Malawi Economic Justice Network (MEJN) has described the Electronic Invoicing System (EIS), launched by the Malawi Revenue Authority (MRA), as a system that should be embraced within the country’s economy and revenue generation efforts.
According to MRA, the EIS is designed to issue electronic tax invoices, manage stock records, and transmit transaction data to the authority in real time to ensure accuracy and compliance.
Executive Director for the network, Bertha Lipipa, told #MBCDigital that the system will help curb corruption and enhance tax compliance.
Lipipa said failure to embrace the system promptly could pose serious challenges for a struggling economy like Malawi’s.
She warned that this could lead to a decline in government revenue, which in the long run may force the government to increase borrowing, thereby worsening the country’s debt levels.

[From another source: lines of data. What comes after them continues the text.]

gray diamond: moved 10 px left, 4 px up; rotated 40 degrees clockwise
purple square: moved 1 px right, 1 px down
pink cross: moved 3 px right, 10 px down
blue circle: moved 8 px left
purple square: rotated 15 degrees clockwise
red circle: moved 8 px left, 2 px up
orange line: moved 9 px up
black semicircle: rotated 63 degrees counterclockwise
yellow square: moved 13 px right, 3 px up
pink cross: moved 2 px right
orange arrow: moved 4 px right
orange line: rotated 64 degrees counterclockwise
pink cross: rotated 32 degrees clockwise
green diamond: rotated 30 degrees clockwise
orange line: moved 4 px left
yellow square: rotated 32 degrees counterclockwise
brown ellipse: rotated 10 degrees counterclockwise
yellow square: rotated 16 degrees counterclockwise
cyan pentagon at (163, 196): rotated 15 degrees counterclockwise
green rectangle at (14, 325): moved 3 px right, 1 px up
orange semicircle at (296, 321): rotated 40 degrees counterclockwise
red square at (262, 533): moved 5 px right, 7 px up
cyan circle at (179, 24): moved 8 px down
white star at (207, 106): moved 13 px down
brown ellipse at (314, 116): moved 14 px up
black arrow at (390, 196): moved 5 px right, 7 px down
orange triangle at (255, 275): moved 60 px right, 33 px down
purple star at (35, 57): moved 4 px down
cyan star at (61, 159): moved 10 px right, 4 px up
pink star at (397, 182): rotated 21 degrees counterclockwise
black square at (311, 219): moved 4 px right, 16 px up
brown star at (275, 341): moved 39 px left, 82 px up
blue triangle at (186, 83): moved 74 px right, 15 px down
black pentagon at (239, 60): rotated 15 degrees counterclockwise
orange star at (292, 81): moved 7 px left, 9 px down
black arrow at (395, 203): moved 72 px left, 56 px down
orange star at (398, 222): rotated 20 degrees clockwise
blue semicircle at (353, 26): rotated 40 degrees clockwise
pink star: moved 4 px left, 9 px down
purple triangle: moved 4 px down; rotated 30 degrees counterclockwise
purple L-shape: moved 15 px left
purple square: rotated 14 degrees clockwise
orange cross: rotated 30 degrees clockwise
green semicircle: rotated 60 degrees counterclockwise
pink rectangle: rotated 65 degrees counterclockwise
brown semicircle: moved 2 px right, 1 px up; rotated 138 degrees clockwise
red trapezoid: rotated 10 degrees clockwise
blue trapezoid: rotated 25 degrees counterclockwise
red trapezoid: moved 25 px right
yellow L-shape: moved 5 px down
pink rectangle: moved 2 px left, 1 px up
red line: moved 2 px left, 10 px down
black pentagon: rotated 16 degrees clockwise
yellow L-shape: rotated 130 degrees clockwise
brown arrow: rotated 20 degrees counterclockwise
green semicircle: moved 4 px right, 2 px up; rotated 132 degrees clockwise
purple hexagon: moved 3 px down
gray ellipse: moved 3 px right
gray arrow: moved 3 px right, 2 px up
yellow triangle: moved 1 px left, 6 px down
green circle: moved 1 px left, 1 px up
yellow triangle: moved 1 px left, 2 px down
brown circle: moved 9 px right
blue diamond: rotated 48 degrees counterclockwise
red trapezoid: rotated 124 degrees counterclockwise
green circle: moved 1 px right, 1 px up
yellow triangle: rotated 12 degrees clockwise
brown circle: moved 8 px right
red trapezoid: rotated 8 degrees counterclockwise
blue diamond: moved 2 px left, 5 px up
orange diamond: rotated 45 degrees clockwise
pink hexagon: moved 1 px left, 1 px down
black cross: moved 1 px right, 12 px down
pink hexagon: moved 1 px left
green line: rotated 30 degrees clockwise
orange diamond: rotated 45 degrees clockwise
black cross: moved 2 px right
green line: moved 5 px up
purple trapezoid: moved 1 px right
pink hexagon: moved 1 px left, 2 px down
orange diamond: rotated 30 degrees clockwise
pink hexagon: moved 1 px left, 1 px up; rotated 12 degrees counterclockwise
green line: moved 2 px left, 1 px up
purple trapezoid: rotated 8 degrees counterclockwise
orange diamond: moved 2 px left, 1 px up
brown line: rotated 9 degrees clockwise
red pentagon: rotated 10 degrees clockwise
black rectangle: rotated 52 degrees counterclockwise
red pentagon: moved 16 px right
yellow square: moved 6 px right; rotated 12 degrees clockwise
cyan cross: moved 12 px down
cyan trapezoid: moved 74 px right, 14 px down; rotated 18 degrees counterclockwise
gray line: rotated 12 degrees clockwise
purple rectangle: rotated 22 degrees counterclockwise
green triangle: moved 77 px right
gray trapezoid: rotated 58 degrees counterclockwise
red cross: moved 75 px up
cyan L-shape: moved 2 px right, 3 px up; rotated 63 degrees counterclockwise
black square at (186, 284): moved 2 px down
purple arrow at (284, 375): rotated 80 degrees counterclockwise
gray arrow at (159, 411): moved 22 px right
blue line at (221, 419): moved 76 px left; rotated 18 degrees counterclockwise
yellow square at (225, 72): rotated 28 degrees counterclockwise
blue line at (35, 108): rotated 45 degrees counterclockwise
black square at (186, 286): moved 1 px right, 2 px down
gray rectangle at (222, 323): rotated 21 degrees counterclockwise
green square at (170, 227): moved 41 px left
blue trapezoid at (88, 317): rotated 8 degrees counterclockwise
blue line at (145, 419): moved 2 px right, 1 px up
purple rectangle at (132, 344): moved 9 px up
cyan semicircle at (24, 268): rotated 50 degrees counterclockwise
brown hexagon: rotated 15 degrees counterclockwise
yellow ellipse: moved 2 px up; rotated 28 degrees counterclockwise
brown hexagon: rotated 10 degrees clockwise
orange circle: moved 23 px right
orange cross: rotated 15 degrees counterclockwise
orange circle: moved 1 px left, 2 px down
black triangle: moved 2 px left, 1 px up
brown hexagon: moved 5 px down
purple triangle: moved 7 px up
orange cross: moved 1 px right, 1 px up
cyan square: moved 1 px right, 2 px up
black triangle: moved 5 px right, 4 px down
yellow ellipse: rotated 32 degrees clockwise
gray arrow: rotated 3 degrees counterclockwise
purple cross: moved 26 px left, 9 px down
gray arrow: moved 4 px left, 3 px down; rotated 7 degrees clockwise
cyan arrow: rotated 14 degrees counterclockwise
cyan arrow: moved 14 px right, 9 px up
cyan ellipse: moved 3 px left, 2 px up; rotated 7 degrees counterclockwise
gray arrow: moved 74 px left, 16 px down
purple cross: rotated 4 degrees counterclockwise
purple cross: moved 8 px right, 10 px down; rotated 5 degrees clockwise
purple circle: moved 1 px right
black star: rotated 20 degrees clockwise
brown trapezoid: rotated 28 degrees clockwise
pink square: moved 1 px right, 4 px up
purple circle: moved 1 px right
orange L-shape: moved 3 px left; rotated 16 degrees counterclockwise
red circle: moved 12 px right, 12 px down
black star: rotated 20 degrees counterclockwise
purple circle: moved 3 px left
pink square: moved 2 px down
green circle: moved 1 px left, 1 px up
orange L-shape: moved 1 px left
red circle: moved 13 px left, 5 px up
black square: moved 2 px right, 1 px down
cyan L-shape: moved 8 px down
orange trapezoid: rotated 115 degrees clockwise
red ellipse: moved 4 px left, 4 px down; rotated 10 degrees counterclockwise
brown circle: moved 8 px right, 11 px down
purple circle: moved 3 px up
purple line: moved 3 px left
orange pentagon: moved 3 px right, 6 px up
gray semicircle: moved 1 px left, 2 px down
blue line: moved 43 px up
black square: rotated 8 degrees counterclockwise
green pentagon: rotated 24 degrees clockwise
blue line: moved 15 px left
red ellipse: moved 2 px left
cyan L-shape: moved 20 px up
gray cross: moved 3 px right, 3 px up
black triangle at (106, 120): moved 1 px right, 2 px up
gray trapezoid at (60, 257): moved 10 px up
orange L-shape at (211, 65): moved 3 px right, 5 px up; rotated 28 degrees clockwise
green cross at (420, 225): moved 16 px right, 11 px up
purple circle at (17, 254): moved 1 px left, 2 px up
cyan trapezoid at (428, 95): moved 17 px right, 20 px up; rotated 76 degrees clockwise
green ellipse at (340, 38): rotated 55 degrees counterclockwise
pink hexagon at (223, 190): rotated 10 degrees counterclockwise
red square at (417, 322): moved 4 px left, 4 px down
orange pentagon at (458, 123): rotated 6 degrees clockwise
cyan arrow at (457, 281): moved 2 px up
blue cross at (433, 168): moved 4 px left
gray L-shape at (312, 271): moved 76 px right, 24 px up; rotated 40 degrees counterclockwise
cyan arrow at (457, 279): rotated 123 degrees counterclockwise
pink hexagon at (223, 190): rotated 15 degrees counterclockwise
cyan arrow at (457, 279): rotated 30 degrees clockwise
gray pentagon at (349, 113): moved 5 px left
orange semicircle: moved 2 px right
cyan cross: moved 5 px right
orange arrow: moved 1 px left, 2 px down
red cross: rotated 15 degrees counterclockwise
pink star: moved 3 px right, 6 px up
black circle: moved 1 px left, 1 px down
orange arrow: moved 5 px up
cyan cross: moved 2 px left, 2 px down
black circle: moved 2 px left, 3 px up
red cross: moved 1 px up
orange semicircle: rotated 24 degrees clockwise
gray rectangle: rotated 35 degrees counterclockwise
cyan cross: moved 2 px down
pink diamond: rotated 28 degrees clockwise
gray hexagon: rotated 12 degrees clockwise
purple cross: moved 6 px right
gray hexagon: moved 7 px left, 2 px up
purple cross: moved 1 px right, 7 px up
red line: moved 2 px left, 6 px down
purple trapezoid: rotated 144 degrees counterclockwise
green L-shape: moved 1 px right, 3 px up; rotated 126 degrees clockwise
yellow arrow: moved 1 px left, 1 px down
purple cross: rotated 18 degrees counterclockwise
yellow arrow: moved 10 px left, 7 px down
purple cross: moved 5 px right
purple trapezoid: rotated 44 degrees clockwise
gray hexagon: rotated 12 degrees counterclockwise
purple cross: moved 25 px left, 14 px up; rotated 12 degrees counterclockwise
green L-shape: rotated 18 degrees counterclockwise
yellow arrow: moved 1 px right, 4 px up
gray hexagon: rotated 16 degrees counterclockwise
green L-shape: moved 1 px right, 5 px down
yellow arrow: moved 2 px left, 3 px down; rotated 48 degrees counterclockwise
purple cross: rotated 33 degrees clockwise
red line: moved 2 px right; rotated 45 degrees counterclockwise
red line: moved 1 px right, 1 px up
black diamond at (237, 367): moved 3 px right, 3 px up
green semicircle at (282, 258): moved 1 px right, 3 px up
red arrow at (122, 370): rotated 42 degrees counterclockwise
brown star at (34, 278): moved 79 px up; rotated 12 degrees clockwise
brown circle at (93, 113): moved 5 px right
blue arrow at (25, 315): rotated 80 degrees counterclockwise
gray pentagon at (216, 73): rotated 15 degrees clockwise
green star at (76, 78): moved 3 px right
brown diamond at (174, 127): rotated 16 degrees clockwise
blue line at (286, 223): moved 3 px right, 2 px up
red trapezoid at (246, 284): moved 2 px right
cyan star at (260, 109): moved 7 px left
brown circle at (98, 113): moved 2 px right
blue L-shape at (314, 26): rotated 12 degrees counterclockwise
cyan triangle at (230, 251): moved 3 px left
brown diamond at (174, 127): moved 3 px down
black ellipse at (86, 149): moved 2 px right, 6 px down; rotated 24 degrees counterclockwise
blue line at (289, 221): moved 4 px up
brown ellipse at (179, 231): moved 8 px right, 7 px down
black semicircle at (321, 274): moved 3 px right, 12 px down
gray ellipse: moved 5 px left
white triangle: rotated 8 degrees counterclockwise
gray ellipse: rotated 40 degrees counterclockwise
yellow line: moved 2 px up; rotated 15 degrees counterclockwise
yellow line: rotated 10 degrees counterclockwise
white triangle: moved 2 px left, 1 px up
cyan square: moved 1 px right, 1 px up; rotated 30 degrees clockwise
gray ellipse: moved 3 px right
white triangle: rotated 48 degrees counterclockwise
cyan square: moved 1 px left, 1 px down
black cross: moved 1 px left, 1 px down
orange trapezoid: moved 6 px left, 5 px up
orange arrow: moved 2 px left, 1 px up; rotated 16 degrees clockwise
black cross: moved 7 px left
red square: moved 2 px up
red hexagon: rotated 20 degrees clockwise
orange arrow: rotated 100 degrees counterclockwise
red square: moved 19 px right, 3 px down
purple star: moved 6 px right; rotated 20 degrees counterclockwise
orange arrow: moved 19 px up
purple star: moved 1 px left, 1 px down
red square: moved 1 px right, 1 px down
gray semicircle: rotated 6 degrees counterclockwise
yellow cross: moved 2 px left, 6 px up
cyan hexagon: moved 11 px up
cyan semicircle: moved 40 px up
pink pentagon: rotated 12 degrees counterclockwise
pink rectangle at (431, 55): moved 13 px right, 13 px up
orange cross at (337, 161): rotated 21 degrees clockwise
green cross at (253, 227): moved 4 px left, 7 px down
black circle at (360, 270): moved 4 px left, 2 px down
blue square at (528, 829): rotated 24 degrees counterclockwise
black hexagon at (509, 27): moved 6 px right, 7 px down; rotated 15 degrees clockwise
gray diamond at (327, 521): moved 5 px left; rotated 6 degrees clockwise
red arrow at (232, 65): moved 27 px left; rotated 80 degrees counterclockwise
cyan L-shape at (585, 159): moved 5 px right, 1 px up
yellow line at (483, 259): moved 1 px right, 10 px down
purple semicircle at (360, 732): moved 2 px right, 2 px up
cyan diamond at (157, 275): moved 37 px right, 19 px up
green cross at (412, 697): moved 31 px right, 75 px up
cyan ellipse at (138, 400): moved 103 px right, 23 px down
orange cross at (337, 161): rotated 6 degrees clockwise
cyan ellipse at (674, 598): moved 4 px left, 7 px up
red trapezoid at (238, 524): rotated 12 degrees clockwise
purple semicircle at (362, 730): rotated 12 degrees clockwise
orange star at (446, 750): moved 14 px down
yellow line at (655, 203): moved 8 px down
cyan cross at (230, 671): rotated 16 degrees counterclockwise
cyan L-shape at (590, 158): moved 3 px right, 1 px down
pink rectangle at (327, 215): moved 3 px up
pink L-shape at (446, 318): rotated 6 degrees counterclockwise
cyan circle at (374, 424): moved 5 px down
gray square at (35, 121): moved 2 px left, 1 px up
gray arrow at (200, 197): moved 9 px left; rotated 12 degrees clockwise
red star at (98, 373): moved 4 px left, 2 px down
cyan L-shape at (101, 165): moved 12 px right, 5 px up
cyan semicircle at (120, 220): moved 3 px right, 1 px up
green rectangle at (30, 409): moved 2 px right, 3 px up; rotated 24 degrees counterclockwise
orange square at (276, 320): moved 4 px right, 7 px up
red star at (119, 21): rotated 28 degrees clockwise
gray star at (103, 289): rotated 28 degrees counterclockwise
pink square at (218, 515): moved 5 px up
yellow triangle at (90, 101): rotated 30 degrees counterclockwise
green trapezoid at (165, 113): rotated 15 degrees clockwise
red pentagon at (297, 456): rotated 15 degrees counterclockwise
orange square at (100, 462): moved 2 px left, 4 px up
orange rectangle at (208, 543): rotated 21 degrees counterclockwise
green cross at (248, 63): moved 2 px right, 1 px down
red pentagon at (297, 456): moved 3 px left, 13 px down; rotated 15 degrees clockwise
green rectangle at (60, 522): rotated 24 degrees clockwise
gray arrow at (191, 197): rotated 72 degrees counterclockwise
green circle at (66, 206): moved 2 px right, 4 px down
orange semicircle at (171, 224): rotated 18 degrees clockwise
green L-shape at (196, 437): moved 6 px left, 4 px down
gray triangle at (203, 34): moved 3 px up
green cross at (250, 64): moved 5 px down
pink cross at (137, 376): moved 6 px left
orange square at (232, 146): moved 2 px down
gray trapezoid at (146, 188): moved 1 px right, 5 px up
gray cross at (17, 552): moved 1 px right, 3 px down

Lipipa stressed that boycotting the system is tantamount to economic sabotage by traders, noting that the EIS was introduced to enhance value-added tax collection efficiency.
“There are several institutions that use the same system, including the Reserve Bank of Malawi and the Ministry of Trade, to see if the simplified trade regime is increasing exports. In fact, this system was supposed to be introduced a long time ago,” she said.
However, Lipipa observed that the rollout lacked adequate awareness and has since called on MRA to continue engaging traders to promote understanding and compliance.
On 1 May 2026, MRA rolled out the EIS, replacing electronic fiscal devices introduced in 2014.